### Assignment
Leave the pictures out. Retype exactly the lines below from the one containing "zeichnen sich durch" through the one containing "ארכיטקטורת מידע נקייה וברורה", and no others.

### Data under study
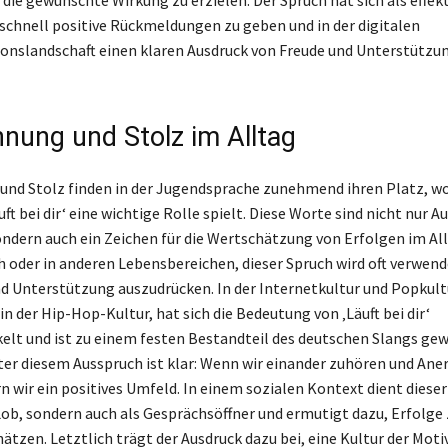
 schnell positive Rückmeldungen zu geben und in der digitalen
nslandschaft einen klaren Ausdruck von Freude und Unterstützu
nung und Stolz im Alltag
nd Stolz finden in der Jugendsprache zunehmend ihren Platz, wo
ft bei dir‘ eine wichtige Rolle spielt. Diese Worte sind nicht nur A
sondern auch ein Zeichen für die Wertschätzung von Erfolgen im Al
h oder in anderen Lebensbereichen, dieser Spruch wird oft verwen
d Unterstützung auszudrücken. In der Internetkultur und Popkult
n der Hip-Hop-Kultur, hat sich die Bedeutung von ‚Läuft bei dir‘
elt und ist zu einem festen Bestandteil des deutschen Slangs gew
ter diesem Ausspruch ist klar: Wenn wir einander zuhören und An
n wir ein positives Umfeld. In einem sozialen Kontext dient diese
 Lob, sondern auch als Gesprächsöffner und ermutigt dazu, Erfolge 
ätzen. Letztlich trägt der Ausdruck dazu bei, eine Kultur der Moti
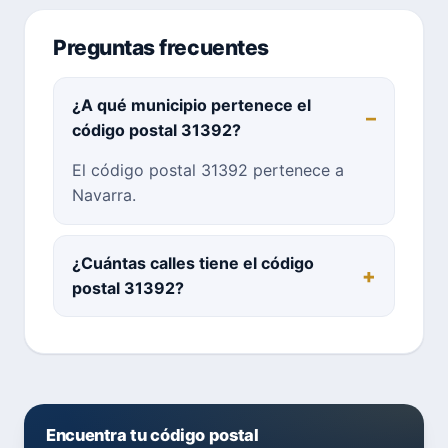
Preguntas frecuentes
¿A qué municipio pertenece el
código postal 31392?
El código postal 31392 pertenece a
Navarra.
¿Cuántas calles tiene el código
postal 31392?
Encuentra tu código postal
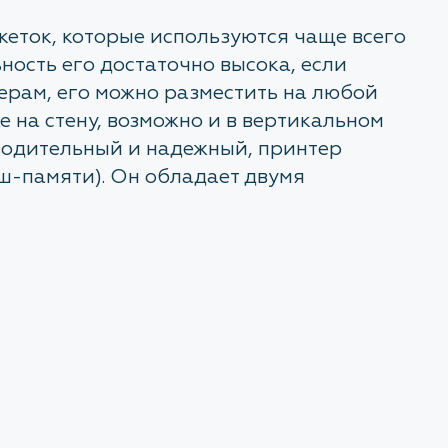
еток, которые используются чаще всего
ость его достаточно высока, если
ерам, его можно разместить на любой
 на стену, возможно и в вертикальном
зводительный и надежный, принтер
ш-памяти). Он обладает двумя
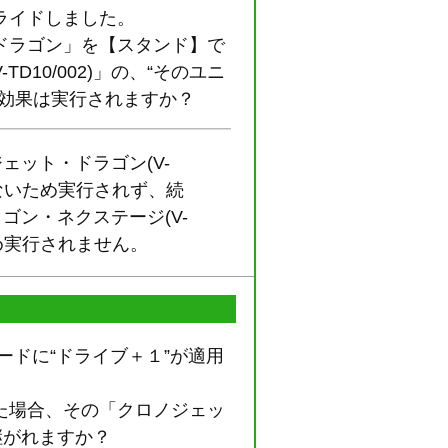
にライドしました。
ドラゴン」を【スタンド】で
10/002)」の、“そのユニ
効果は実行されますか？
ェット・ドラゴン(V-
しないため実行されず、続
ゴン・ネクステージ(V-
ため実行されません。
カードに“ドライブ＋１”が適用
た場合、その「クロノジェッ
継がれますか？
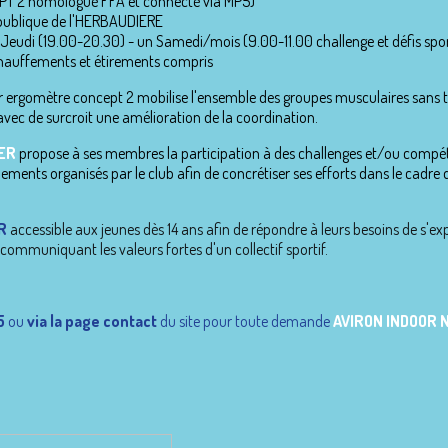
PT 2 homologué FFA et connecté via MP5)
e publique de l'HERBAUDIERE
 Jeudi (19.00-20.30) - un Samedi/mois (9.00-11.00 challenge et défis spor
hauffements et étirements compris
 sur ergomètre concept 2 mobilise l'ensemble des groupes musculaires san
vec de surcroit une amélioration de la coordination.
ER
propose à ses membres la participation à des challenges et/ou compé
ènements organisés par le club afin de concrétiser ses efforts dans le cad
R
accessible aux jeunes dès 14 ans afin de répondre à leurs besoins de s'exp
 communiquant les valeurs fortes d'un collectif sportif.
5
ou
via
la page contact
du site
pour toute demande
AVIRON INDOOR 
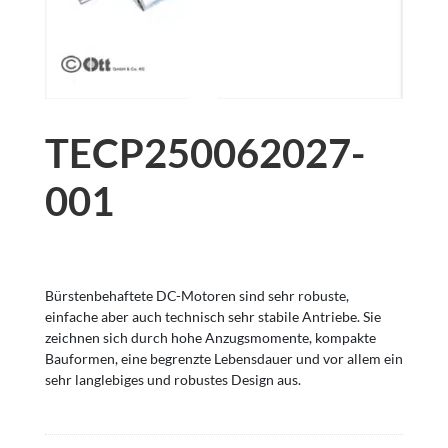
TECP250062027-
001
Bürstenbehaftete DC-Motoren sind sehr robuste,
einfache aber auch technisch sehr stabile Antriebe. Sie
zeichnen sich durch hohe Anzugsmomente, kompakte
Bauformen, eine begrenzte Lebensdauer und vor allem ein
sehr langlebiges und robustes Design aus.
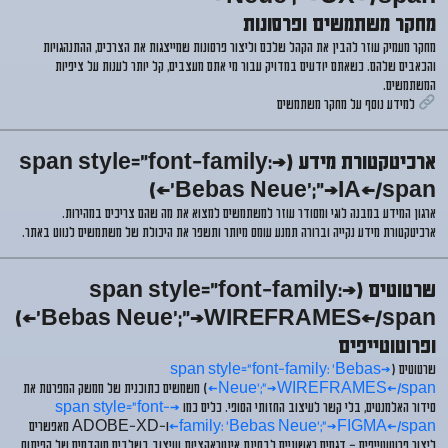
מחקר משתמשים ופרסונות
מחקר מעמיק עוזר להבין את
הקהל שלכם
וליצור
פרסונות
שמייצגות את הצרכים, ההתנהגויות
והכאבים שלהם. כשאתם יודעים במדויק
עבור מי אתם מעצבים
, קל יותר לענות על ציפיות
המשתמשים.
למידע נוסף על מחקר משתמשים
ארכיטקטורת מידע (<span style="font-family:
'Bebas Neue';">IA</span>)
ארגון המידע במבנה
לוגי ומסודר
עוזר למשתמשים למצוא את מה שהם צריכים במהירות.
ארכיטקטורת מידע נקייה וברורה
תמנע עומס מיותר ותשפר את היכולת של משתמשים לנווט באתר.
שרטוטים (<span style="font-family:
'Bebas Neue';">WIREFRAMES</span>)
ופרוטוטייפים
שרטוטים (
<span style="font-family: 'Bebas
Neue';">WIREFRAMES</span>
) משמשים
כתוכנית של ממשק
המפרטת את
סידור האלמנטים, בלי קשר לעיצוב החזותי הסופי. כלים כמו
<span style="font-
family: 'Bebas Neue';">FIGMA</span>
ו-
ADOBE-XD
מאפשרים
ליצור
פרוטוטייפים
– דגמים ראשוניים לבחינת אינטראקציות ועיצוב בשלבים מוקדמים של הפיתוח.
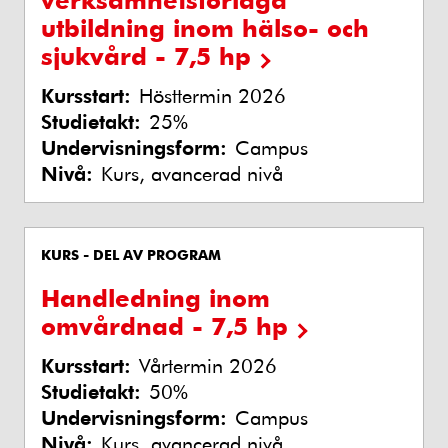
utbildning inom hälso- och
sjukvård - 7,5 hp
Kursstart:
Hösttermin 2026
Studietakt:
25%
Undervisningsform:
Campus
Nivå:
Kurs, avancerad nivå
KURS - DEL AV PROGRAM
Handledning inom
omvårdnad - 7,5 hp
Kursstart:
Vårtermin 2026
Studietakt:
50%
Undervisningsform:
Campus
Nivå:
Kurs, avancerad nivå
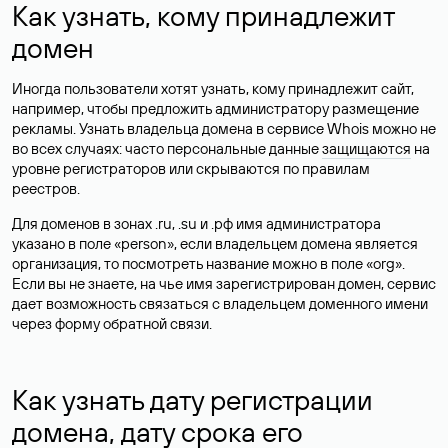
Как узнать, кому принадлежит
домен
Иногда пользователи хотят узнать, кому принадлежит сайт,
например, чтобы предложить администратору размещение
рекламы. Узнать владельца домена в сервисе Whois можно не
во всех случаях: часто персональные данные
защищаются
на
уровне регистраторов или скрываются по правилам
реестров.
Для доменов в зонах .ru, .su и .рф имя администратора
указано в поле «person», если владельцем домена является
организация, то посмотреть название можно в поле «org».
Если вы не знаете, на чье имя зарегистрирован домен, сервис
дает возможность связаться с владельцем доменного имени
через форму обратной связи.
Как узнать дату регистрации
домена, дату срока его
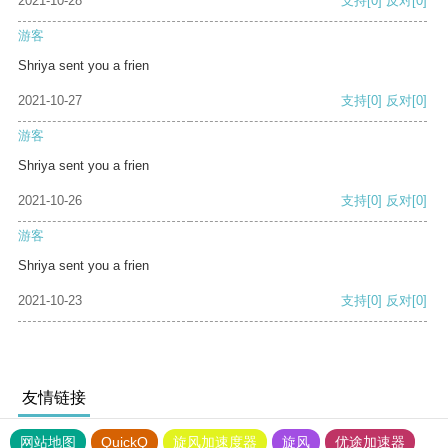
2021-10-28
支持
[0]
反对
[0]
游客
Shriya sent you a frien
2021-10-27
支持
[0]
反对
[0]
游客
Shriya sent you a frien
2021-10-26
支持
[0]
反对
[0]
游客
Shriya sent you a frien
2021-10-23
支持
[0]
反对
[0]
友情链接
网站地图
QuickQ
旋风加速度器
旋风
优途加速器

### Result for this task
zeichnen sich durch hohe Anzugsmomente, kompakte
Bauformen, eine begrenzte Lebensdauer und vor allem ein
sehr langlebiges und robustes Design aus.
מחקר משתמשים ופרסונות
מחקר מעמיק עוזר להבין את
הקהל שלכם
וליצור
פרסונות
שמייצגות את הצרכים, ההתנהגויות
והכאבים שלהם. כשאתם יודעים במדויק
עבור מי אתם מעצבים
, קל יותר לענות על ציפיות
המשתמשים.
למידע נוסף על מחקר משתמשים
ארכיטקטורת מידע (<span style="font-family:
'Bebas Neue';">IA</span>)
ארגון המידע במבנה
לוגי ומסודר
עוזר למשתמשים למצוא את מה שהם צריכים במהירות.
ארכיטקטורת מידע נקייה וברורה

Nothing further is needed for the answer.